In the rail sector, the 118-kilometre Crossrail project linking London’s east, west and centre which is currently around 70 per cent complete and thus far on time and within budget has placed Bentley ahead of it’s competitors.
Technology was a key driver for the project. Given that the sheer scale of this project was such that virtually every major consultant in the United Kingdom was involved to at least some degree, a critical success factor revolved around the early development of a ‘single source of truth’ for all information which was considered to be important.
In sharing his experiences at conferences in Sydney last week, Crossrail head of technical information Malcolm Taylor said it was largely achieved through adopting basic principles which dealt with collaboration in a multi-disciplinary environment.
“It’s important to think carefully about the type of information which will be required over the life cycle of the asset during operations and maintenance as well as during design and building,” Taylor said.
“If you start with the end in mind, know what it is you need to collect and then collect it, you can be sure that you have got the right data at the right time.”
While the second half of the 20th century in terms of data collection and information gathering was all about using folders and personal computers, Taylor believes the modern way involves databases using modern tools to be as efficient as possible.
In terms of adoption of BIM specifically, Bentley vice president – ANZ Brian Middleton says Australia suffers from a lack of effective leadership. Whilst the level of focus upon the capabilities of BIM as a modeling tool have been adequate, he says there is insufficient focus upon how intelligence captured during the design and construction phases can subsequently be used in the operations and maintenance phases, which can account for around 80 to 90 per cent of overall cost of owning the asset. Too often, he said, use of multiple technologies and file formats during design and construction and the practice of different parties discarding information which was not needed from their own point of view resulted in a set of information at the end which was disjointed and not easily understood by facilities managers and maintenance contractors.

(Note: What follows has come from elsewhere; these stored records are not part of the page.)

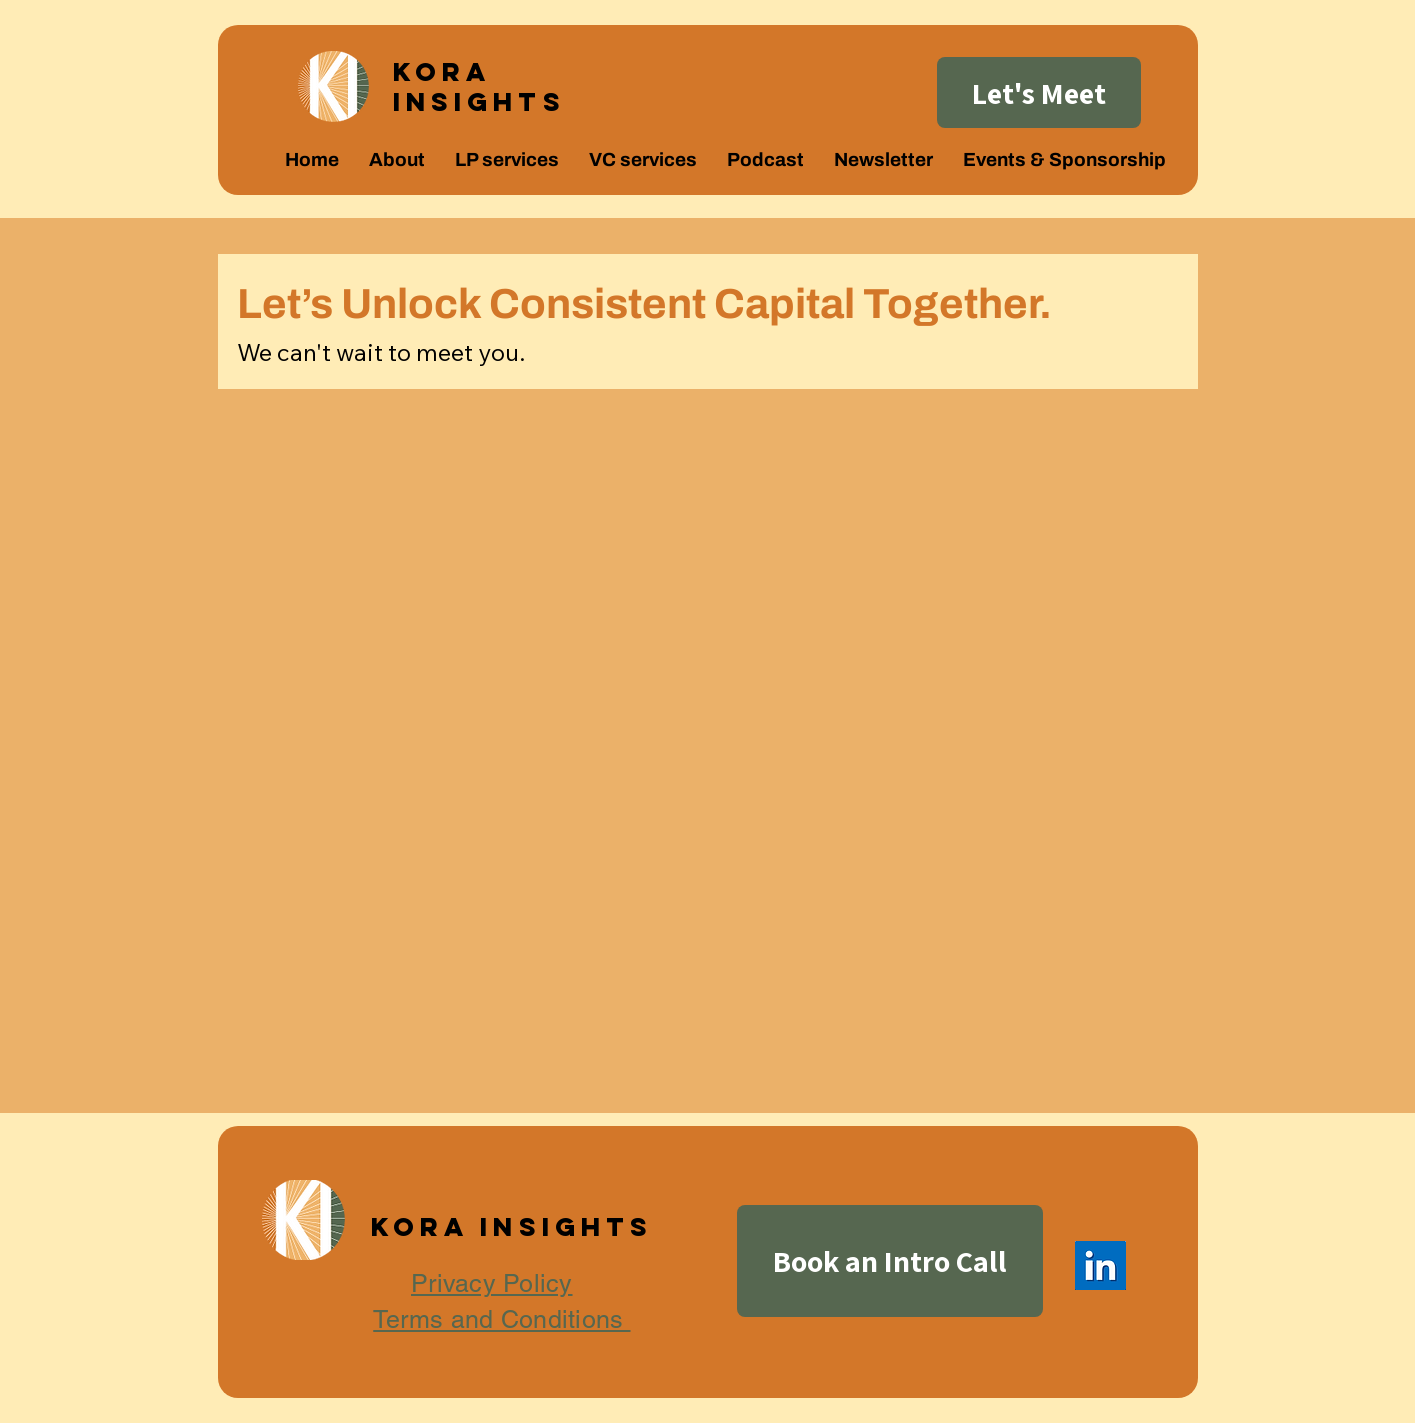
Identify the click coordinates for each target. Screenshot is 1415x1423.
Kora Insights (479, 86)
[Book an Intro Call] (890, 1261)
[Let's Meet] (1039, 92)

Middleton is particularly disappointed about references to BIM as a software tool in a report following a senate inquiry into use of smart information system technology in the design and planning of infrastructure, saying it should instead be viewed as a combination of people, process and technology to move information across the asset life cycle.
“There are two things that I see,” Middleton said when asked about how Australia and New Zealand are performing in terms of BIM adoption, “A huge appetite and a lack of leadership.
“There is a huge appetite in the supply chain amongst the contractors and huge enthusiasm on the part of owners and operators. But there is a lack of knowledge and understanding and leadership in terms of applying it and obtaining the benefit.”